Capable women have long impacted Arizona politics, with voters sending Isabella Greenway to Congress in 1932. Lorna Lockwood was the nation’s first female Chief Justice of a state Supreme Court in the 1960’s, Jewel Jordan was elected Maricopa County Sheriff in 1944. Ana Frohmiller was elected State Auditor in 1926. Read more:
The front page of Sunday’s edition of the local newspaper is topped with a large photo of select past and current women elected to statewide office in Arizona. Centered among them and more prominent than the others in bold color — not muted or in the gray tones used for some, is Kyrsten Sinema their latest heroine, in a bared-shouldered dress. Sinema is the far left, newly elected U.S. Senator, the first woman in that role in the history of Arizona.
Arizona has been in the forefront of electing women for the better part of the century, since our 1912 statehood. Countless women have served in the state legislature, including Polly Rosenbaum, a Democrat from Gila County, who was in the House of Representatives for 46 years (prior to term limits), until age 95, when she lost due to redistricting. Republican Barry Goldwater lamented her defeat. Until her last day on the job, she was still taking the stairs rather than using the elevator.

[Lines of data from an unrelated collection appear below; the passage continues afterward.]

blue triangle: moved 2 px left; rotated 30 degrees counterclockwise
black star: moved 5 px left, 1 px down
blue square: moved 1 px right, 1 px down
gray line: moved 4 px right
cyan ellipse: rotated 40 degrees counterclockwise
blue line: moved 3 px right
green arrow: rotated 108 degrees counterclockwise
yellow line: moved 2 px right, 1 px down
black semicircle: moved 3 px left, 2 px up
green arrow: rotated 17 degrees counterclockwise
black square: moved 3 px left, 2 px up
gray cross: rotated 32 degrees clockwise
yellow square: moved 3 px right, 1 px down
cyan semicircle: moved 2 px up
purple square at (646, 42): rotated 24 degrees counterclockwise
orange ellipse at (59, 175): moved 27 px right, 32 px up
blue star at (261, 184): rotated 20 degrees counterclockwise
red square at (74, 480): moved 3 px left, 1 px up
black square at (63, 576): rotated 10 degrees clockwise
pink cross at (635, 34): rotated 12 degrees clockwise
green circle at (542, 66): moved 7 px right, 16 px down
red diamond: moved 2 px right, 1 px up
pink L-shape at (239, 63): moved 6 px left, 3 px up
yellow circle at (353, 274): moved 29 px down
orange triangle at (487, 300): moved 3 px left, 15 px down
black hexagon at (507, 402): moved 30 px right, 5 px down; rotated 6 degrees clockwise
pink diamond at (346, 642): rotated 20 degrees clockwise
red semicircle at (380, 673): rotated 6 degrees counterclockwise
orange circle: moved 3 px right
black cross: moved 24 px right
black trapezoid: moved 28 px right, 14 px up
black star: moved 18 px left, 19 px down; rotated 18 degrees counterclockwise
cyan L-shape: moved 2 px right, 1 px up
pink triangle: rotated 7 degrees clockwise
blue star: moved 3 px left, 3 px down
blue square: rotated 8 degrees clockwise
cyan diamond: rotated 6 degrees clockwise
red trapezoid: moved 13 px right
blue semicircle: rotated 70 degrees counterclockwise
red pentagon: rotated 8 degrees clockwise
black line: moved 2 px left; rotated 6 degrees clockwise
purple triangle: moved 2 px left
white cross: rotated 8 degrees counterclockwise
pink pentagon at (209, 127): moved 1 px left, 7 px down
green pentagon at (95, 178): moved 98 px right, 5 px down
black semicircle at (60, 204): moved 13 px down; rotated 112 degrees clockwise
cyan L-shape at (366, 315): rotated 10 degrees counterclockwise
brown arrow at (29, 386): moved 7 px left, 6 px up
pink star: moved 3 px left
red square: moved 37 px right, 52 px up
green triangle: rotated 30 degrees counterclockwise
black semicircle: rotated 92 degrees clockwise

We’ve had had a long list of female Arizona governors, including Rose Mofford, Jane Hull, Janet Napolitano, and Jan Brewer. Five women have held the office of Secretary of State, next in line of succession to the governor. The courts are filled with female judges. Arizona’s Supreme Court has been populated with women, including several who have been Chief Justice.
Lorna Lockwood is notable for being the first woman in the nation to become Chief Justice of a state Supreme Court — serving two terms in that role — after being elected in 1960. Lockwood was born in 1903 in the Arizona territory, passed the bar in 1925 and was a state Legislator and Superior Court Judge before ascending to the Arizona Supreme Court — paving the nearly identical career path Sandra O’Connor eventually took to the U.S. Supreme Court as the first female justice. SRAZ covered this history in 2012 complete with a photo of Justice Lockwood.
Arizona didn’t just fall off a repressive election train. In fact, back in 1944 Jewel Jordan was elected Maricopa County Sheriff. The state treasurer’s office was led by Carol Springer, elected in 1999. It is currently held by Eileen Klein and soon will be under the capable leadership of former state senator, Kimberly Yee. However, before any of them where ever heard of, Anastasia “Ana” Frohmiller (1891-1971) was elected Coconino County Treasurer in the 1920’s. She became the first woman to serve as State Auditor, an office to which she was elected in 1926. She held that office until 1950 when she ran an unsuccessful campaign for governor against Republican Howard Pyle.
Karan English, Gabrielle Giffords, Ann Kirkpatrick, Martha McSally, Debbie Lesko and Sinema have all been elected to the U.S. House of Representatives. But, Isabella Greenway (1886-1953) preceded them all as Arizona’s first female U.S. Representative. She was elected as Arizona’s sole at-large Representative to the 73rd Congress in 1932. She won reelection in 1934. Greenway Road and several schools are named in her honor.
Yet despite the fact that Arizona women have held elected leadership roles for decades, the Arizona Republic treats the election of Kyrsten Sinema — clearly not the one to brag about (links to a series of revealing posts) — as though electing women is an anomaly.
Elections should be based on ability, not on plumbing. Once again, the Arizona Republic reveals its foolish leftist bonding to political correctness, when Arizona has clearly not fallen in lockstep with that contrivance. Accomplished Arizona women have ably represented the state long before the word “bi-sexual,” Sinema’s chosen identifier, was ever heard of.